I stared at the game. Remember, I told myself. Remember. You played it with David. But nothing. I put it back and moved away from the games.
On the shelf were sketchbooks. I pulled one down. It was designed for drawing but I’d filled it with stories. Several pages were full of three-panel comic strips with sarcastic teddy bears. “You and David made comic strips just for fun, when you were little. He drew the pictures and you wrote the stories. I wanted to send them to the newspaper, they were so cute. He drew very well, he wanted to major in art, but Cal and Perri would hear none of that.” I studied the drawings: cutesy bears, confident superheroes. He was talented.
I moved to the other side of the room. Photos of me, with other kids, were stuck on a blue corkboard above my desk.
And a picture of my dad. Dead from a gun accident. Now Mom had to tell me twice that he was dead. She carried a heavy load, I was aware now. I wondered how she would get through this nightmare—and what I would do if she didn’t, if she couldn’t cope. Her strength seemed, well, as variable as the wind.
“You made me buy blue, although I wanted to get you pink,” Mom said, pointing at the corkboard. “You might like the pink better now.” As if my amnesia was a good way to enforce her decor choices.
“The blue is fine,” I said. I didn’t want her to alter anything in this room. This was a moment of my old life, untouched since the accident. This was a map to me and my past few years. The last time I’d been here I’d had no idea that my life was about to evaporate. I looked at the pictures on the shelf. The framed ones seemed to be reserved for adults. Me and Dad. Me and Mom. Not Mom and Dad together. I wondered, What was their marriage like? Did they love each other or did they have troubles? I have no idea. How odd not to know. Then to the blue corkboard. Most of these were with high school friends. Standing awkwardly in a group, the girls in pretty dresses, the boys in suits or ties, all of us by a pool.

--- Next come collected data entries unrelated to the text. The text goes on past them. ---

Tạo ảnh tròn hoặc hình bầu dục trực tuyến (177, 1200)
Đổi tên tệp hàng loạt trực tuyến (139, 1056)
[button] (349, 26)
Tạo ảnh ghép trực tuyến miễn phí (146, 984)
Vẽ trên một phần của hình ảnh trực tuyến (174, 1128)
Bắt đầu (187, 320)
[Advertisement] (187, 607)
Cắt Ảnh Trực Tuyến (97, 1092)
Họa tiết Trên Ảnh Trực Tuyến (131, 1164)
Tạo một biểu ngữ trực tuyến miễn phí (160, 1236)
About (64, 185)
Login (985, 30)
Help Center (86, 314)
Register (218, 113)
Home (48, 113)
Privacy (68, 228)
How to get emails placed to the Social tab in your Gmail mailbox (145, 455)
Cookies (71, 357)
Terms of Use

“Homecoming,” Mom said. “Do you
remember that?”
I knew the tall, broad-shouldered blond boy next to me was named Trevor Blinn, he’d come to see me once in the hospital after I woke up. He seemed quiet and slightly scared of me, like he didn’t know what to say, but he had brought flowers and I’d watched him give my mom an awkward hug. I didn’t want anyone hugging on me. I was still physically so sore from the accident. An old friend, although he’d certainly gotten taller and bigger since I remembered middle school.

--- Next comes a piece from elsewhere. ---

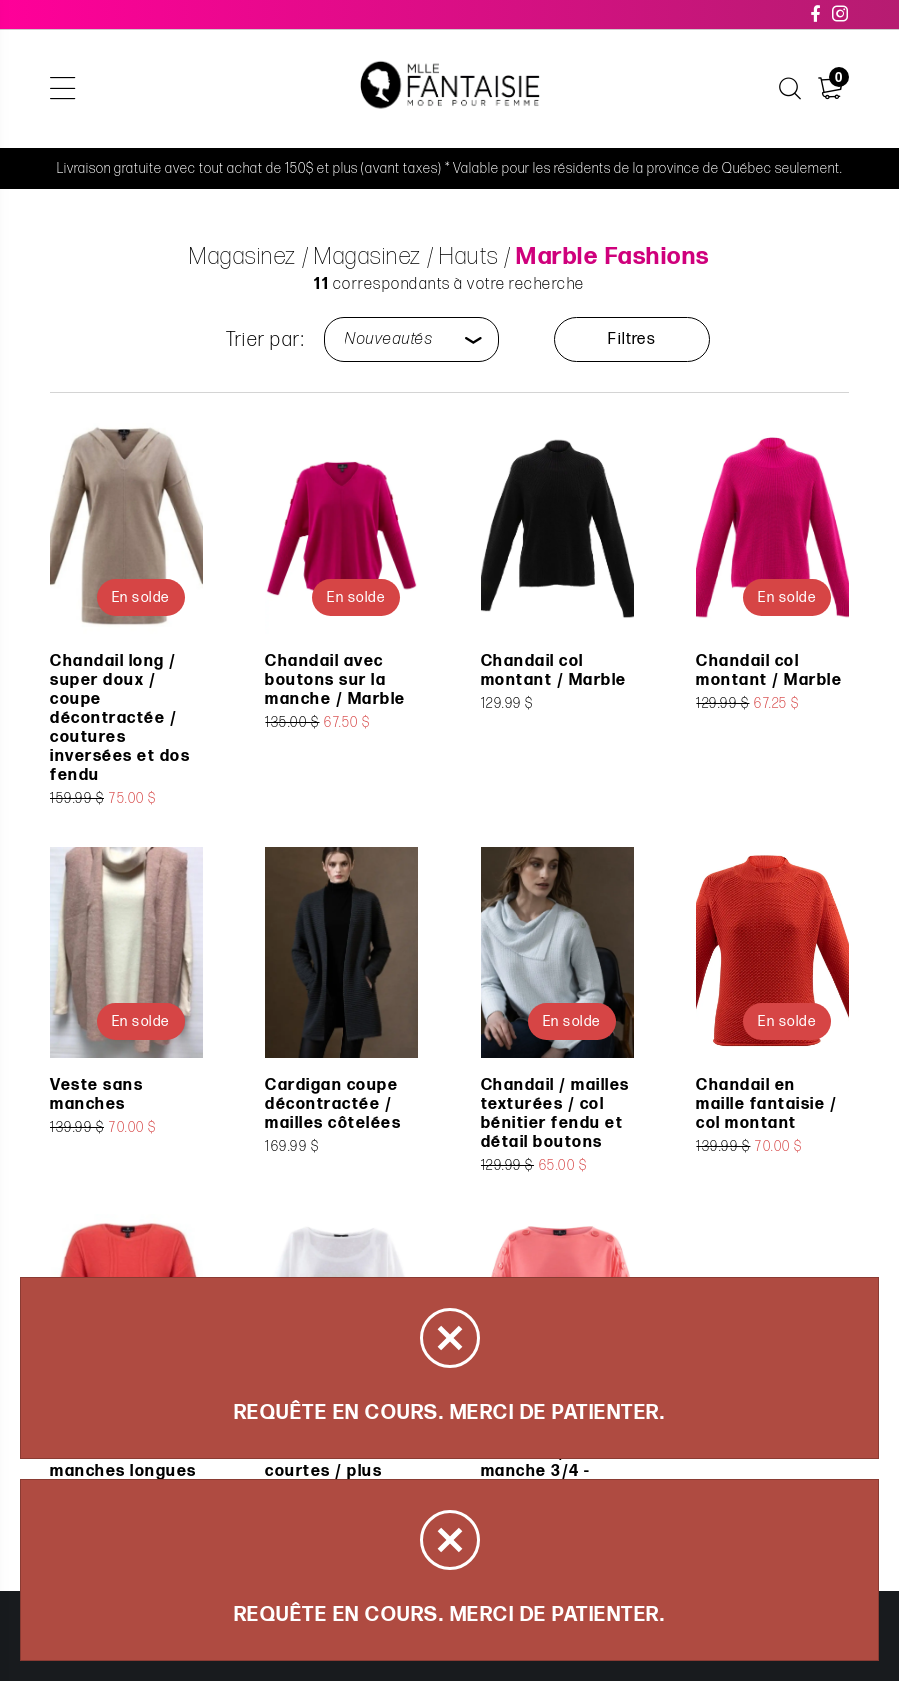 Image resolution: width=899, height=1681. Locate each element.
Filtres (631, 339)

But he made a memory tickle.
“Husky jeans.” I pointed at Trevor. “When we were little. A girl with a big red bow in her hair made fun of Trevor having to wear husky-sized jeans, and I was so mad at her, we got into a fight on the playground and I snatched that bow right out of her hair. I got sent to the principal’s office and the boys teased Trevor about me fighting for him. Fourth grade?”
“Yes,” Mom nodded. “You remember.”
“Well, I remember that one incident. Don’t get too excited. You picked me up at school.” The words came in a rush. “You took me home and talked to me about it and then wrote about it in your blog. But you got me pizza for lunch, and Trevor’s mom called to say she was sorry I’d gotten into trouble.” A memory, slick and clear and newly born. “And David and I did a comic strip about a girl who fights bullies and called it Bowsnatcher!” I thought I would faint. Memory, bright and clear and full. Overwhelming.

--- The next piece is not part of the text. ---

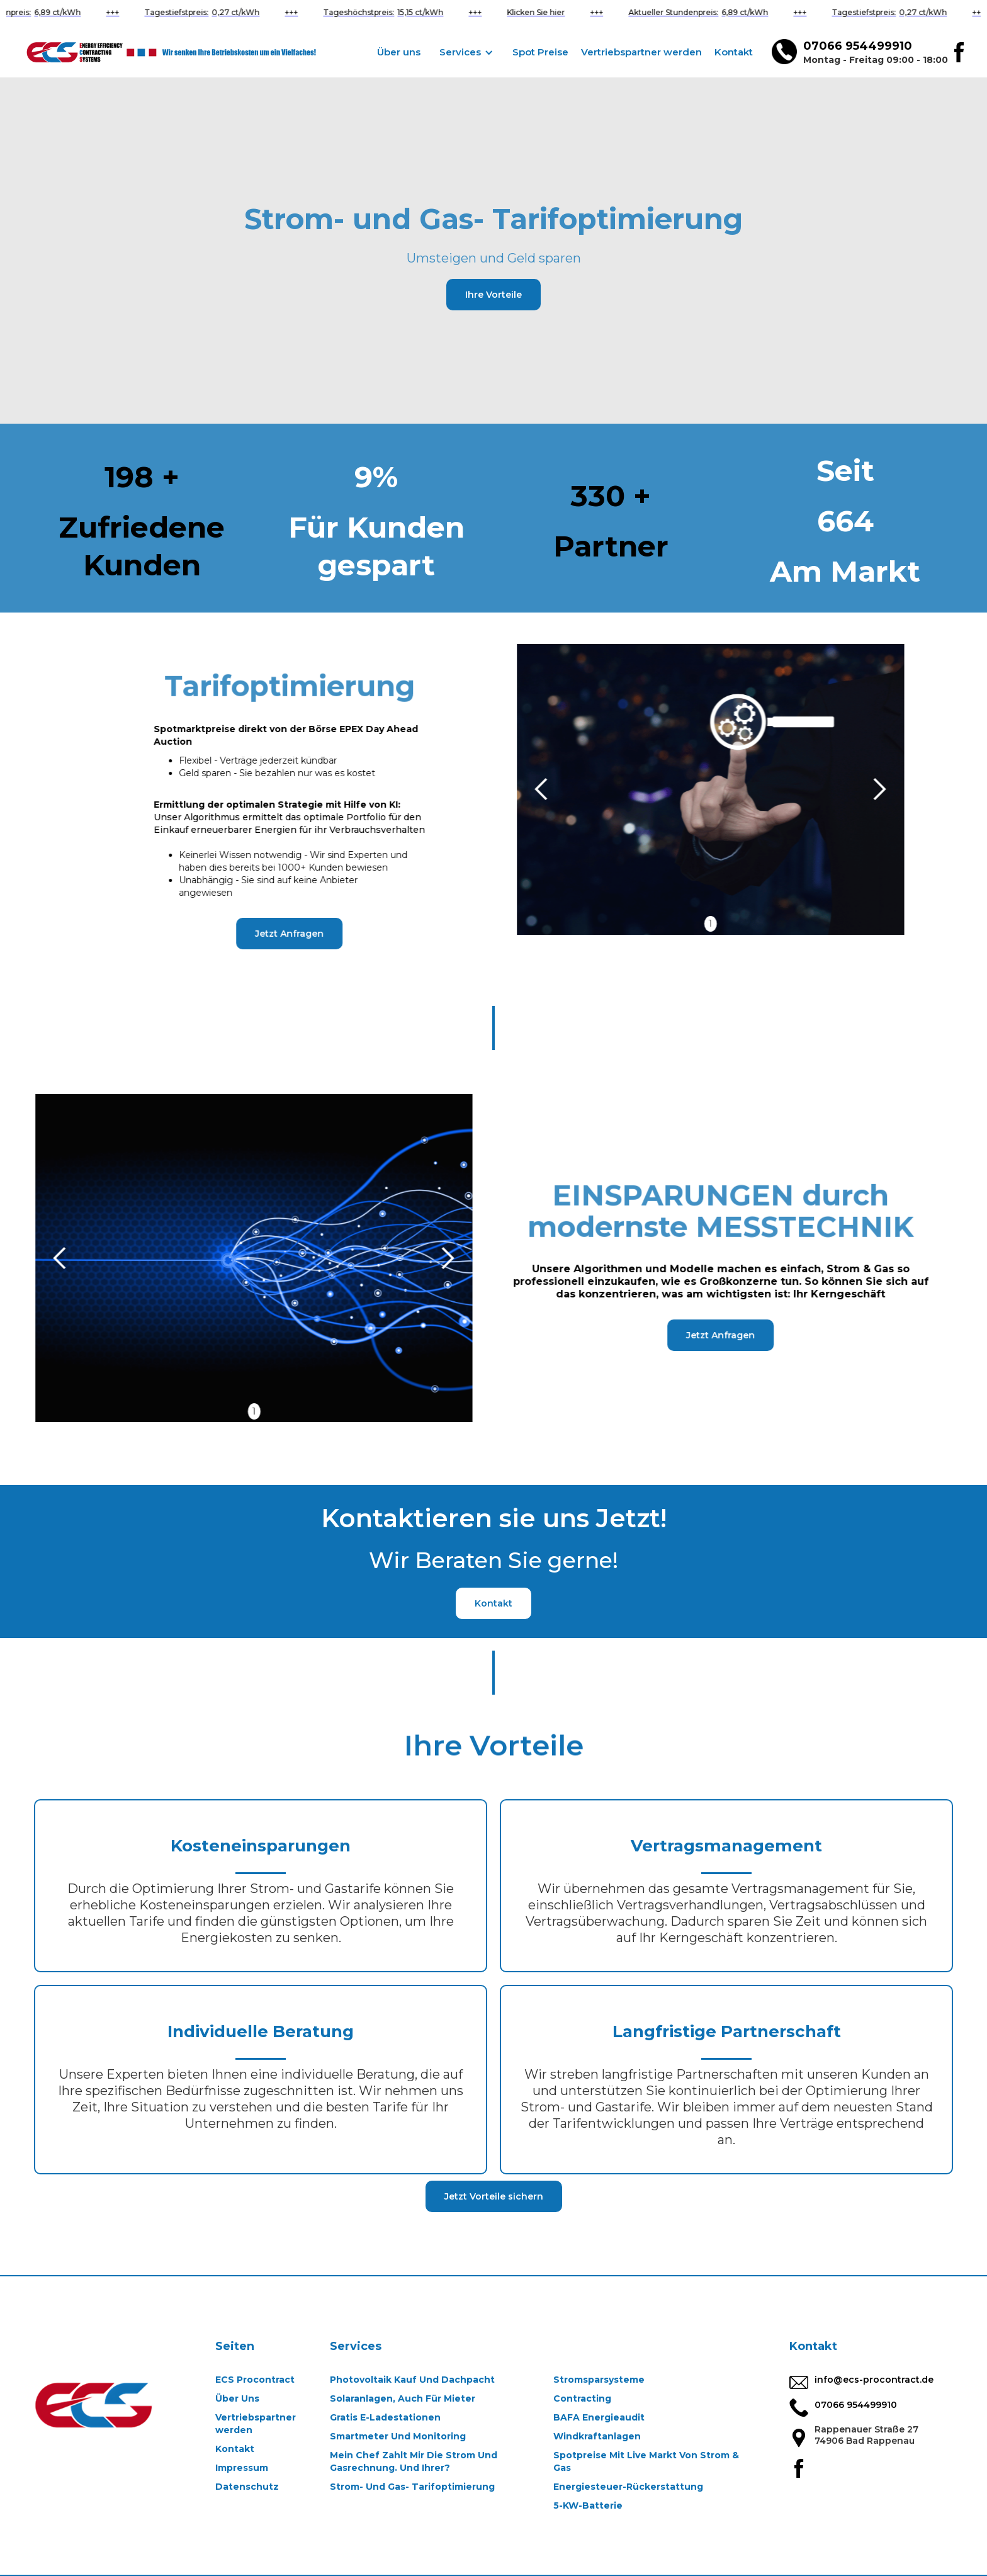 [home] (178, 52)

“And you still hate giant bows.” Mom pressed her hands to her mouth in happiness.
I didn’t recall my feelings on that important fashion issue. I looked closer at the homecoming picture. Adam was on the other side of the group, smirking; I knew his name from his hospital visit but remembered nothing about him. How could I forget that handsome smirk? He had announced, as if nothing was wrong with me, “I know you don’t remember me, but you will, I’m your friend who’s a bit of a jerk.”
The pretty dark-haired girl next to me was Kamala. Our heads were nearly together, our smiles matching. [Written in the margin in a different color of ink: In two more weeks many more childhood memories of Kamala and Trevor would start to rush back, but I didn’t know that then.]